LoRA: Low-Rank Adaptation of Large Language Models

Deep Learning

Fine-Tuning

Efficient Training

Author

Chao Ma

Published

February 2, 2026

Paper: LoRA: Low-Rank Adaptation of Large Language Models

Problem

Full fine-tuning updates all parameters of a large model for each downstream task. That is expensive in compute and memory, and it is hard to store many fine‑tuned copies in production.

Key idea

Freeze the pretrained weights and learn a low‑rank update to each selected weight matrix:

\[ W = W_0 + \Delta W, \qquad \Delta W = BA \]

If $W_0\in\mathbb{R}^{d\times k}$, then $B\in\mathbb{R}^{d\times r}$ and $A\in\mathbb{R}^{r\times k}$ with $r\ll\min(d,k)$. This replaces $dk$ trainable parameters with $r(d+k)$.

Where LoRA plugs in

LoRA is typically applied to attention projections (e.g., $W_q, W_k, W_v, W_o$) and sometimes to MLP layers. You choose which matrices get low‑rank updates and the rank $r$.

A compact block view

Below is a small matrix block for one attention projection (same idea for $W_q, W_k, W_v, W_o$):

\[ \begin{aligned} \text{proj: } & y = (W_0 + \Delta W)x \\ & \Delta W = BA,\quad B\in\mathbb{R}^{d\times r},\; A\in\mathbb{R}^{r\times k} \end{aligned} \]

You can apply this to Q/K/V/O, and optionally to MLP layers (e.g., the up/down projections).

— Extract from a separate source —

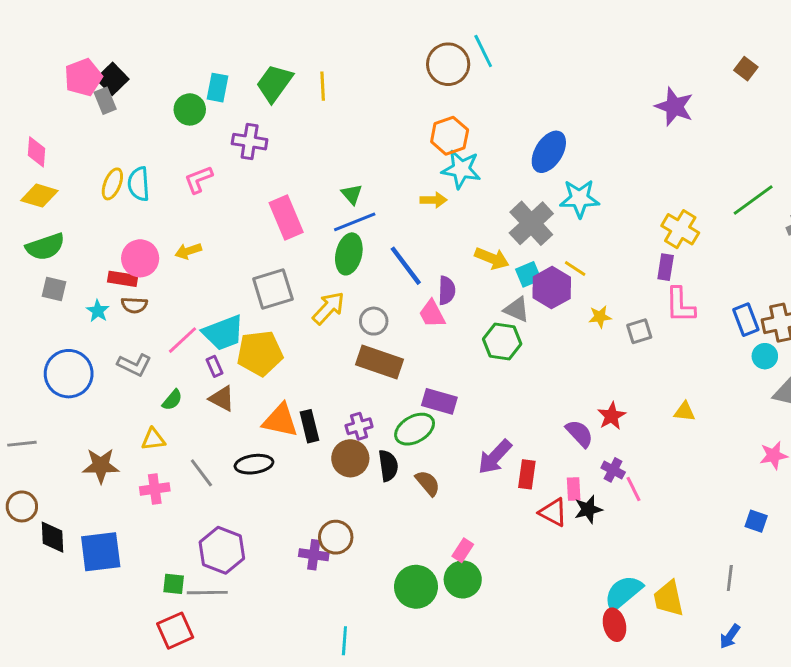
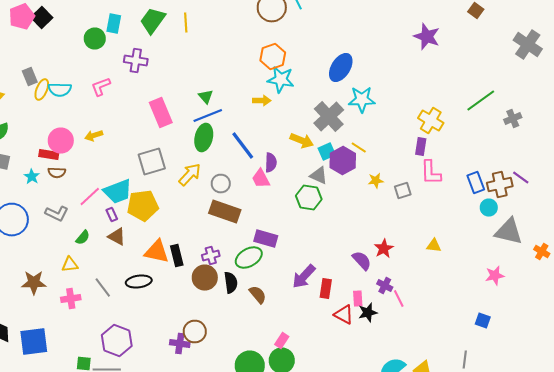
gray rectangle: (105, 101) -> (30, 76), moved
cyan semicircle: (139, 184) -> (60, 90), turned -85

Intuition: why low rank is enough

Many task‑specific updates live in a low‑dimensional subspace. LoRA assumes the weight update has low intrinsic rank, so a small $r$ can capture most of the task‑specific change.

Initialization and scaling

Init: $A=0$, $B$ random Gaussian → start from $\Delta W=0$ so the model begins exactly at $W_0$.
Scaling: use $\alpha/r$ to control update magnitude (similar in spirit to tuning learning rate).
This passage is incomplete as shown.